Is science the worst field for learning science in?

post by KatjaGrace · 2011-02-20T04:29:15.000Z · LW · GW · 0 comments

I wrote that science classes usually demonstrate the art of not significantly changing your beliefs when evidence conflicts with an answer you are sure of, at the expense of the central idea of science: experimenting for the purpose of changing your mind.

Chris Chang asked me how it could be taught better:

I can imagine the occasional chemistry assignment that gets around this by having mystery reagants whose identities you need to discover, and the occasional physics assignment where you have anonymous materials and need to figure out some of their properties.

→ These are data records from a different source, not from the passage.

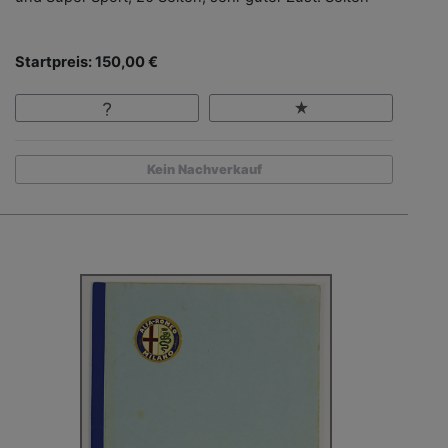
Startpreis: 150,00 €
Kein Nachverkauf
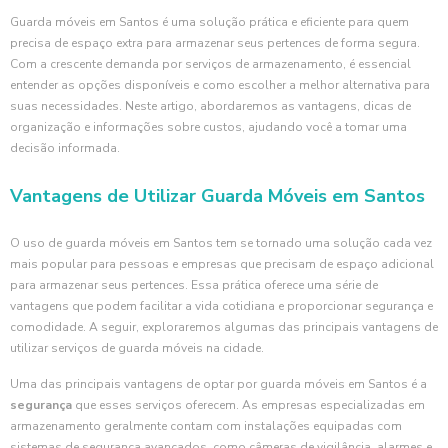
Guarda móveis em Santos é uma solução prática e eficiente para quem
precisa de espaço extra para armazenar seus pertences de forma segura.
Com a crescente demanda por serviços de armazenamento, é essencial
entender as opções disponíveis e como escolher a melhor alternativa para
suas necessidades. Neste artigo, abordaremos as vantagens, dicas de
organização e informações sobre custos, ajudando você a tomar uma
decisão informada.
Vantagens de Utilizar Guarda Móveis em Santos
O uso de guarda móveis em Santos tem se tornado uma solução cada vez
mais popular para pessoas e empresas que precisam de espaço adicional
para armazenar seus pertences. Essa prática oferece uma série de
vantagens que podem facilitar a vida cotidiana e proporcionar segurança e
comodidade. A seguir, exploraremos algumas das principais vantagens de
utilizar serviços de guarda móveis na cidade.
Uma das principais vantagens de optar por guarda móveis em Santos é a
segurança
que esses serviços oferecem. As empresas especializadas em
armazenamento geralmente contam com instalações equipadas com
sistemas de segurança avançados, como câmeras de vigilância, alarmes e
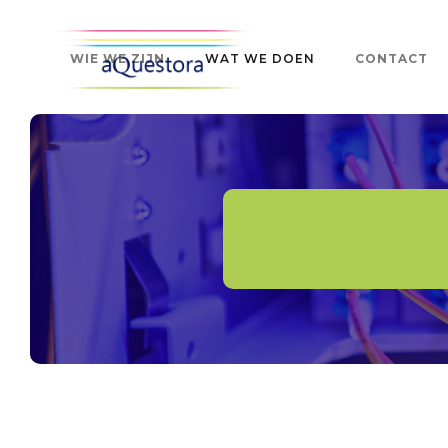
WIE WE ZIJN
WAT WE DOEN
CONTACT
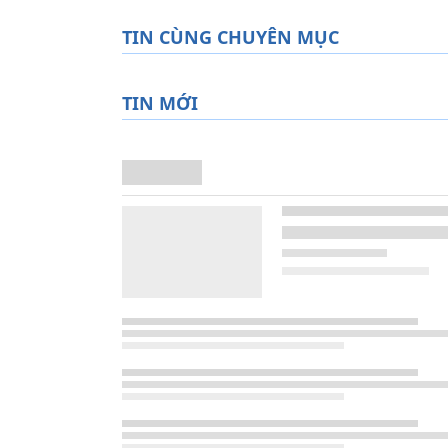
TIN CÙNG CHUYÊN MỤC
TIN MỚI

But it seems hard to me to extend this to an entire course worth of labs; any more ideas?

I doubt it’s hard to keep children in the dark about the entities in a whole course’s worth of labs, but it may conflict with wanting to teach them more reliably discovered information on the same topics, or at least not wanting to mislead them. Fortunately though, science is applicable to any subject matter within the realm of reality. The topics on which we have collected a lot of knowledge via science are also called ‘science’, which makes it easy to forget they are not the only possible, or even necessarily the best, subjects of science.

We want to teach our children some of this knowledge we have gained from science. But there seems little reason to combine understanding what we already know, about say chemistry, with learning about the process of doing science. If you want to learn to do science, with all the thrills of actually discovering anything, you are probably best to pick an area where people don’t already know all of the cheap answers (those not requiring monkeys, brain scanners or large chunks of subterranean Europe).

The most obvious place to find undiscovered cheap answers available for scientific investigation is in topics that are not very important to people who pay for science. A notable example is the many small scale questions that are relevant to a given student but not to society as a whole. Does decreasing the length of my skirt increase the propensity of the cool students to talk to me? Does learning the piano as a child really make people happier later in life? Does Father Christmas exist? Do the other children hate me or are they just indifferent? What factors best cause my brothers to leave me alone? How much do my grades change if I do half an hour more or less homework each night? Does eating sugar all evening really keep me awake? How often will I really be approached by potential kidnappers if I hang out at the mall by myself after school?

You can probably think of better questions. As far as I know most children and teenagers disagree with their parents, teachers and other adults on a large number of issues. Investigating those issues scientifically might have the added benefit of getting students in the habit of keeping their opinions related to reality. Another plus may be engaging the students’ interest without having to explode progressively larger things.

Science fair projects and the like seem to move in this direction, though many seem to manage the ‘not especially interesting to the rest of the world’ criterion without managing the ‘especially interesting to the student’ one, beyond the student’s inherent interest in doing a project at all.

Roger Shank proposes something similar. He thinks people don’t consider their own activities as experimentation, and so miss valuable information from them:

If school taught basic cognitive concepts such as experimentation in the context of everyday experience, and taught people how to carefully conduct experiments in their own lives instead of concentrating on using algebra as a way of teaching people how to reason, then people would be much more effective at thinking about politics, child raising, personal relationships, business, and every other aspect of daily life.

I don’t know if this is true, but it’s probably worth testing.